* Instructions to follow:
Your task is to return all the entries below exactly, with every picture omitted.

* Records provided:
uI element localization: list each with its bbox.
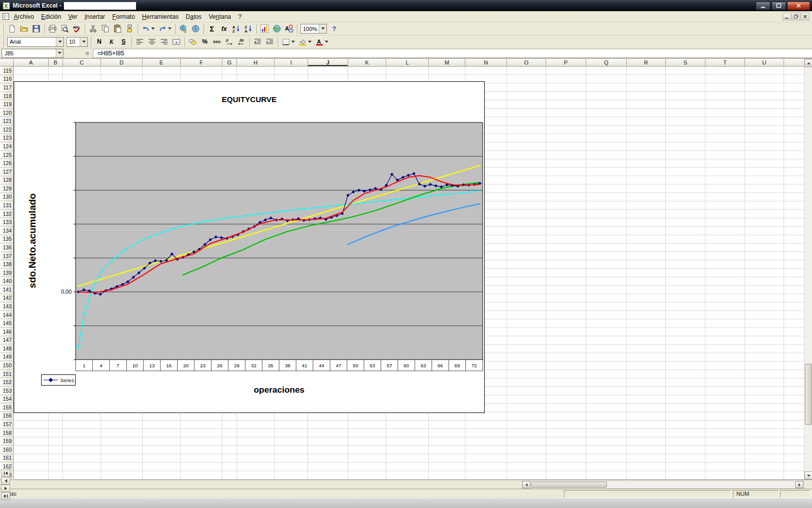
column-header-l[interactable]: L xyxy=(386,59,429,67)
chart-wizard-button[interactable] xyxy=(259,23,270,35)
menu-formato[interactable]: Formato xyxy=(109,12,139,22)
row-header-146[interactable]: 146 xyxy=(0,328,14,336)
copy-button[interactable] xyxy=(99,23,111,35)
row-header-160[interactable]: 160 xyxy=(0,446,14,454)
chevron-down-icon[interactable] xyxy=(168,27,172,30)
map-button[interactable] xyxy=(271,23,283,35)
next-sheet-button[interactable] xyxy=(1,485,10,492)
thousands-button[interactable]: 000 xyxy=(211,36,223,47)
workbook-close-button[interactable] xyxy=(801,13,809,20)
row-header-135[interactable]: 135 xyxy=(0,235,14,244)
menu-help[interactable]: ? xyxy=(234,12,245,22)
last-sheet-button[interactable] xyxy=(1,492,10,500)
row-header-133[interactable]: 133 xyxy=(0,218,14,227)
row-header-138[interactable]: 138 xyxy=(0,260,14,269)
vertical-scroll-thumb[interactable] xyxy=(805,364,812,425)
increase-decimal-button[interactable]: ,0 xyxy=(223,36,235,47)
decrease-decimal-button[interactable]: ,00 xyxy=(235,36,247,47)
menu-ver[interactable]: Ver xyxy=(64,12,81,22)
select-all-corner[interactable] xyxy=(0,59,14,67)
italic-button[interactable]: K xyxy=(106,36,117,47)
sort-ascending-button[interactable]: AZ xyxy=(230,23,242,35)
row-header-126[interactable]: 126 xyxy=(0,159,14,168)
row-header-121[interactable]: 121 xyxy=(0,117,14,125)
row-header-148[interactable]: 148 xyxy=(0,344,14,353)
scroll-up-button[interactable] xyxy=(804,59,812,67)
chevron-down-icon[interactable] xyxy=(319,24,326,33)
format-painter-button[interactable] xyxy=(124,23,136,35)
autosum-button[interactable]: Σ xyxy=(206,23,218,35)
column-header-q[interactable]: Q xyxy=(586,59,627,67)
column-header-j[interactable]: J xyxy=(308,59,348,67)
row-header-137[interactable]: 137 xyxy=(0,252,14,261)
chart-object[interactable]: 0,00147101316202326293235384144475053576… xyxy=(14,81,485,413)
column-header-f[interactable]: F xyxy=(181,59,222,67)
font-size-combo[interactable]: 10 xyxy=(66,37,88,47)
merge-center-button[interactable]: a xyxy=(171,36,182,47)
row-header-129[interactable]: 129 xyxy=(0,184,14,193)
column-header-m[interactable]: M xyxy=(429,59,465,67)
row-header-142[interactable]: 142 xyxy=(0,294,14,303)
font-combo[interactable]: Arial xyxy=(7,37,64,47)
row-header-152[interactable]: 152 xyxy=(0,378,14,387)
column-header-g[interactable]: G xyxy=(222,59,237,67)
chevron-down-icon[interactable] xyxy=(56,38,63,46)
column-header-o[interactable]: O xyxy=(507,59,546,67)
column-header-s[interactable]: S xyxy=(666,59,705,67)
row-header-159[interactable]: 159 xyxy=(0,437,14,446)
minimize-button[interactable] xyxy=(756,2,770,10)
chevron-down-icon[interactable] xyxy=(151,27,155,30)
row-header-116[interactable]: 116 xyxy=(0,75,14,84)
row-header-155[interactable]: 155 xyxy=(0,403,14,412)
column-header-t[interactable]: T xyxy=(705,59,745,67)
open-button[interactable] xyxy=(18,23,30,35)
previous-sheet-button[interactable] xyxy=(1,477,10,485)
column-header-e[interactable]: E xyxy=(143,59,181,67)
print-button[interactable] xyxy=(47,23,58,35)
row-header-145[interactable]: 145 xyxy=(0,319,14,328)
menu-insertar[interactable]: Insertar xyxy=(81,12,109,22)
column-header-n[interactable]: N xyxy=(465,59,507,67)
column-header-p[interactable]: P xyxy=(546,59,586,67)
row-header-139[interactable]: 139 xyxy=(0,269,14,277)
increase-indent-button[interactable] xyxy=(264,36,276,47)
row-header-157[interactable]: 157 xyxy=(0,420,14,429)
undo-button[interactable] xyxy=(140,23,156,35)
insert-hyperlink-button[interactable] xyxy=(178,23,189,35)
menu-archivo[interactable]: Archivo xyxy=(10,12,38,22)
row-header-156[interactable]: 156 xyxy=(0,412,14,421)
column-header-a[interactable]: A xyxy=(14,59,49,67)
row-header-117[interactable]: 117 xyxy=(0,83,14,92)
menu-herramientas[interactable]: Herramientas xyxy=(139,12,182,22)
workbook-minimize-button[interactable] xyxy=(783,13,791,20)
borders-button[interactable] xyxy=(280,36,296,47)
row-header-144[interactable]: 144 xyxy=(0,311,14,320)
decrease-indent-button[interactable] xyxy=(252,36,263,47)
row-header-115[interactable]: 115 xyxy=(0,67,14,75)
font-color-button[interactable]: A xyxy=(314,36,330,47)
spelling-button[interactable]: abc xyxy=(71,23,83,35)
row-header-119[interactable]: 119 xyxy=(0,100,14,109)
row-header-130[interactable]: 130 xyxy=(0,193,14,202)
row-header-118[interactable]: 118 xyxy=(0,92,14,101)
row-header-122[interactable]: 122 xyxy=(0,125,14,134)
toolbar-grip[interactable] xyxy=(2,24,4,34)
drawing-button[interactable]: A xyxy=(283,23,295,35)
chevron-down-icon[interactable] xyxy=(325,41,328,43)
row-header-149[interactable]: 149 xyxy=(0,353,14,362)
redo-button[interactable] xyxy=(157,23,173,35)
row-header-150[interactable]: 150 xyxy=(0,361,14,370)
chevron-down-icon[interactable] xyxy=(291,41,295,43)
bold-button[interactable]: N xyxy=(93,36,105,47)
formula-input[interactable]: =H85+I85 xyxy=(93,49,812,58)
row-header-131[interactable]: 131 xyxy=(0,201,14,210)
vertical-scrollbar[interactable] xyxy=(804,59,812,480)
column-header-d[interactable]: D xyxy=(101,59,143,67)
scroll-left-button[interactable] xyxy=(522,481,530,488)
row-header-120[interactable]: 120 xyxy=(0,109,14,117)
row-header-141[interactable]: 141 xyxy=(0,285,14,294)
menu-ventana[interactable]: Ventana xyxy=(205,12,234,22)
column-header-k[interactable]: K xyxy=(348,59,386,67)
column-header-r[interactable]: R xyxy=(627,59,666,67)
fill-color-button[interactable] xyxy=(297,36,313,47)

* Problem solution:
uI element localization: list each with its bbox.
column-header-l[interactable]: L xyxy=(386,59,429,67)
chart-wizard-button[interactable] xyxy=(259,23,270,35)
menu-formato[interactable]: Formato xyxy=(109,12,139,22)
row-header-146[interactable]: 146 xyxy=(0,328,14,336)
copy-button[interactable] xyxy=(99,23,111,35)
row-header-160[interactable]: 160 xyxy=(0,446,14,454)
chevron-down-icon[interactable] xyxy=(168,27,172,30)
map-button[interactable] xyxy=(271,23,283,35)
next-sheet-button[interactable] xyxy=(1,485,10,492)
thousands-button[interactable]: 000 xyxy=(211,36,223,47)
workbook-close-button[interactable] xyxy=(801,13,809,20)
row-header-135[interactable]: 135 xyxy=(0,235,14,244)
menu-help[interactable]: ? xyxy=(234,12,245,22)
last-sheet-button[interactable] xyxy=(1,492,10,500)
row-header-133[interactable]: 133 xyxy=(0,218,14,227)
row-header-138[interactable]: 138 xyxy=(0,260,14,269)
vertical-scroll-thumb[interactable] xyxy=(805,364,812,425)
increase-decimal-button[interactable]: ,0 xyxy=(223,36,235,47)
decrease-decimal-button[interactable]: ,00 xyxy=(235,36,247,47)
menu-ver[interactable]: Ver xyxy=(64,12,81,22)
select-all-corner[interactable] xyxy=(0,59,14,67)
italic-button[interactable]: K xyxy=(106,36,117,47)
sort-ascending-button[interactable]: AZ xyxy=(230,23,242,35)
row-header-126[interactable]: 126 xyxy=(0,159,14,168)
row-header-121[interactable]: 121 xyxy=(0,117,14,125)
row-header-148[interactable]: 148 xyxy=(0,344,14,353)
scroll-up-button[interactable] xyxy=(804,59,812,67)
chevron-down-icon[interactable] xyxy=(319,24,326,33)
format-painter-button[interactable] xyxy=(124,23,136,35)
autosum-button[interactable]: Σ xyxy=(206,23,218,35)
column-header-q[interactable]: Q xyxy=(586,59,627,67)
column-header-j[interactable]: J xyxy=(308,59,348,67)
row-header-137[interactable]: 137 xyxy=(0,252,14,261)
chart-object[interactable]: 0,00147101316202326293235384144475053576… xyxy=(14,81,485,413)
column-header-f[interactable]: F xyxy=(181,59,222,67)
font-size-combo[interactable]: 10 xyxy=(66,37,88,47)
merge-center-button[interactable]: a xyxy=(171,36,182,47)
row-header-129[interactable]: 129 xyxy=(0,184,14,193)
column-header-m[interactable]: M xyxy=(429,59,465,67)
row-header-142[interactable]: 142 xyxy=(0,294,14,303)
font-combo[interactable]: Arial xyxy=(7,37,64,47)
row-header-152[interactable]: 152 xyxy=(0,378,14,387)
column-header-g[interactable]: G xyxy=(222,59,237,67)
chevron-down-icon[interactable] xyxy=(56,38,63,46)
column-header-o[interactable]: O xyxy=(507,59,546,67)
column-header-s[interactable]: S xyxy=(666,59,705,67)
row-header-159[interactable]: 159 xyxy=(0,437,14,446)
minimize-button[interactable] xyxy=(756,2,770,10)
chevron-down-icon[interactable] xyxy=(151,27,155,30)
row-header-116[interactable]: 116 xyxy=(0,75,14,84)
row-header-155[interactable]: 155 xyxy=(0,403,14,412)
column-header-t[interactable]: T xyxy=(705,59,745,67)
open-button[interactable] xyxy=(18,23,30,35)
previous-sheet-button[interactable] xyxy=(1,477,10,485)
column-header-e[interactable]: E xyxy=(143,59,181,67)
print-button[interactable] xyxy=(47,23,58,35)
row-header-145[interactable]: 145 xyxy=(0,319,14,328)
menu-insertar[interactable]: Insertar xyxy=(81,12,109,22)
column-header-n[interactable]: N xyxy=(465,59,507,67)
column-header-p[interactable]: P xyxy=(546,59,586,67)
row-header-139[interactable]: 139 xyxy=(0,269,14,277)
increase-indent-button[interactable] xyxy=(264,36,276,47)
row-header-157[interactable]: 157 xyxy=(0,420,14,429)
undo-button[interactable] xyxy=(140,23,156,35)
insert-hyperlink-button[interactable] xyxy=(178,23,189,35)
menu-archivo[interactable]: Archivo xyxy=(10,12,38,22)
row-header-156[interactable]: 156 xyxy=(0,412,14,421)
column-header-a[interactable]: A xyxy=(14,59,49,67)
row-header-117[interactable]: 117 xyxy=(0,83,14,92)
menu-herramientas[interactable]: Herramientas xyxy=(139,12,182,22)
workbook-minimize-button[interactable] xyxy=(783,13,791,20)
borders-button[interactable] xyxy=(280,36,296,47)
row-header-144[interactable]: 144 xyxy=(0,311,14,320)
decrease-indent-button[interactable] xyxy=(252,36,263,47)
row-header-115[interactable]: 115 xyxy=(0,67,14,75)
font-color-button[interactable]: A xyxy=(314,36,330,47)
spelling-button[interactable]: abc xyxy=(71,23,83,35)
row-header-119[interactable]: 119 xyxy=(0,100,14,109)
row-header-130[interactable]: 130 xyxy=(0,193,14,202)
row-header-118[interactable]: 118 xyxy=(0,92,14,101)
row-header-122[interactable]: 122 xyxy=(0,125,14,134)
toolbar-grip[interactable] xyxy=(2,24,4,34)
drawing-button[interactable]: A xyxy=(283,23,295,35)
chevron-down-icon[interactable] xyxy=(325,41,328,43)
row-header-149[interactable]: 149 xyxy=(0,353,14,362)
redo-button[interactable] xyxy=(157,23,173,35)
row-header-150[interactable]: 150 xyxy=(0,361,14,370)
chevron-down-icon[interactable] xyxy=(291,41,295,43)
bold-button[interactable]: N xyxy=(93,36,105,47)
formula-input[interactable]: =H85+I85 xyxy=(93,49,812,58)
row-header-131[interactable]: 131 xyxy=(0,201,14,210)
vertical-scrollbar[interactable] xyxy=(804,59,812,480)
column-header-d[interactable]: D xyxy=(101,59,143,67)
scroll-left-button[interactable] xyxy=(522,481,530,488)
row-header-120[interactable]: 120 xyxy=(0,109,14,117)
row-header-141[interactable]: 141 xyxy=(0,285,14,294)
menu-ventana[interactable]: Ventana xyxy=(205,12,234,22)
column-header-k[interactable]: K xyxy=(348,59,386,67)
column-header-r[interactable]: R xyxy=(627,59,666,67)
fill-color-button[interactable] xyxy=(297,36,313,47)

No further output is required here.